$$\rightleftharpoonup{xx}$$
$$\longleftharp{xx}$$,
$$\longrightharp{xx}$$,
O protocolo descrito neste estudo descreve um método para induzir rmTBI através de uma janela de crânio afinada, que oferece uma solução para a lesão cerebral causada pela preparação da craniotomia durante a modelagem convencional de TCE de percussão. Ao utilizar este procedimento de percussão de fluido modificado com o dispositivo modificado, foi alcançada maior precisão e reprodutibilidade do impacto do FPI13. O impactor modificado tem a versatilidade de ser usado para modelagem CHI e FPI, com ou sem craniotomia craniana.
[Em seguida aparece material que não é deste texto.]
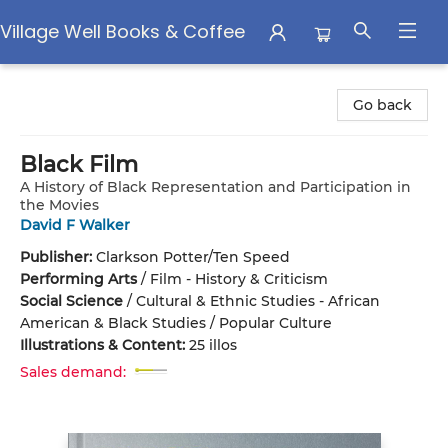
Village Well Books & Coffee
Village Well Books & Coffee
Go back
Black Film
A History of Black Representation and Participation in
the Movies
David F Walker
Publisher:
Clarkson Potter/Ten Speed
Performing Arts
/
Film - History & Criticism
Social Science
/
Cultural & Ethnic Studies - African
American & Black Studies / Popular Culture
Illustrations & Content:
25 illos
Sales demand:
Além disso, a gravidade da lesão é modulada pelo ajuste dos parâmetros da lesão, como o ângulo de queda do pêndulo de impacto, ou pela adição de almofadas de espuma de etileno-acetato de vinila de célula fechada adicionais de dureza variável à placa final do poste do pistão.
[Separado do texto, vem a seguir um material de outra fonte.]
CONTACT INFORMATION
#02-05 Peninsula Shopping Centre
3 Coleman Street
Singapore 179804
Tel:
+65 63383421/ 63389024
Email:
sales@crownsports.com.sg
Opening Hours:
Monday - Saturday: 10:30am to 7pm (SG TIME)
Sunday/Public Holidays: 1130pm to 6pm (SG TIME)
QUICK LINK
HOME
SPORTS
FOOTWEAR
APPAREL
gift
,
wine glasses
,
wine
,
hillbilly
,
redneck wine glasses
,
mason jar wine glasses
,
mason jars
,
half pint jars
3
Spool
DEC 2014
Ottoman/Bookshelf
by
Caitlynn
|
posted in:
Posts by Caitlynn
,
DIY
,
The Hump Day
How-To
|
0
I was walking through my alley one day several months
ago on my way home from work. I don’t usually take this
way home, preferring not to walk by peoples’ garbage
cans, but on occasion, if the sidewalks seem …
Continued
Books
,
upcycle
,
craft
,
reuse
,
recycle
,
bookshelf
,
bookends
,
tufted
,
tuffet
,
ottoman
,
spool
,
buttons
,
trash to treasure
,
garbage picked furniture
O modelo rmTBI modificado oferece vantagens significativas, como a produção de patologia focal e difusa sem expor a cortical dural, o que minimiza a inflamação da exposição meníngea e/ou FPI direto no parênquima. Além disso, este modelo reduz as variações na espessura e forma do osso do crânio para produzir resultados confiáveis de lesões. Portanto, o modelo rmTBI modificado é eficaz e confiável na simulação de déficits neuropatológicos e comportamentais relacionados a sintomas pós-concussivos (PCS) clinicamente relevantes em diferentes graus de lesão. Particularmente, este modelo é útil para investigar mecanismos patológicos de TCE que dependem da precisão e reprodutibilidade dos modelos de TCE em animais, especialmente para investigar mecanismos relacionados ao TCE leve.
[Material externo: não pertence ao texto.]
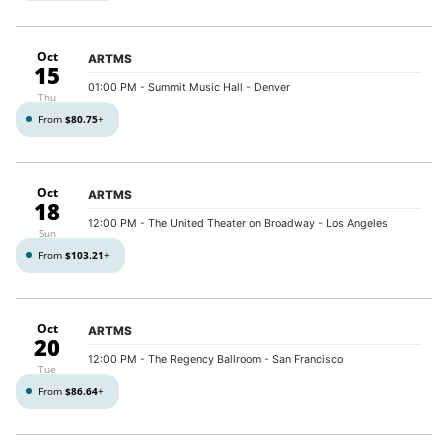
Oct
ARTMS
15
01:00 PM
- Summit Music Hall - Denver
Thu
From
$80.75
+
Oct
ARTMS
18
12:00 PM
- The United Theater on Broadway - Los Angeles
Sun
From
$103.21
+
Oct
ARTMS
20
12:00 PM
- The Regency Ballroom - San Francisco
Tue
From
$86.64
+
O ramo lateral frontal da artéria cerebral média do camundongo e a veia rinal caudal19, situada abaixo do crânio afinado, permitiram uma visualização clara sob a câmera. Após duas percussões rmTBI, cada uma a uma pressão de aproximadamente 2,0 atm, todos os camundongos exibiram hematomas subdurais a 0 DPI. Embora a integridade do crânio afinado não parecesse estar comprometida; no entanto, uma redução no número de microvasos foi observada juntamente com mudanças na morfologia da microvasculatura (Figura 2H), conforme relatado anteriormente15. Em 2 DPI, os hematomas desapareceram em grande parte. A mortalidade resulta principalmente do impacto enquanto o camundongo está sob anestesia profunda, o que pode prolongar significativamente a apneia. A avaliação regular da profundidade da anestesia antes do impacto através dos reflexos palpebral e de retirada da pata pode reduzir substancialmente a mortalidade. Fatores adicionais que podem afetar as taxas de mortalidade após a percussão de fluidos incluem tensão do camundongo, dureza do crânio, sexo e idade. Em um estudo anterior usando o mesmo protocolo rmTBI, um camundongo C57BL / 6J morreu15. Neste protocolo, apenas camundongos ICR machos foram utilizados para introduzir todos os procedimentos.
Estudos em humanos e animais mostraram que mesmo impactos subconcussivos repetitivos na cabeça podem causar lesões microestruturais generalizadas na substância branca 20,21,22, que estão associadas a um pior desempenho cognitivo21,22. Em 7-12 DPI, o rmTBI pode produzir deficiências no aprendizado espacial e na memória, que foram examinadas usando o paradigma MWM. A Figura 4 ilustra os resultados obtidos nessa avaliação.
A análise do último ensaio de aquisição no MWM demonstrou um aumento significativo (p< 0,05) na latência dos camundongos rmTBI para atingir a plataforma submersa, em comparação com o grupo controle. No estudo da sonda, a análise da porcentagem de tempo gasto no quadrante da plataforma original demonstrou uma redução significativa (p<0,01) no grupo rmTBI em relação ao grupo controle, indicando um declínio no aprendizado de referência espacial e nas capacidades de memória em camundongos com rmTBI.
O método descrito aqui foi utilizado em uma publicação anterior15 usando os camundongos C57BL / 6J. Além do MWM, três análises adicionais foram conduzidas conforme descrito abaixo.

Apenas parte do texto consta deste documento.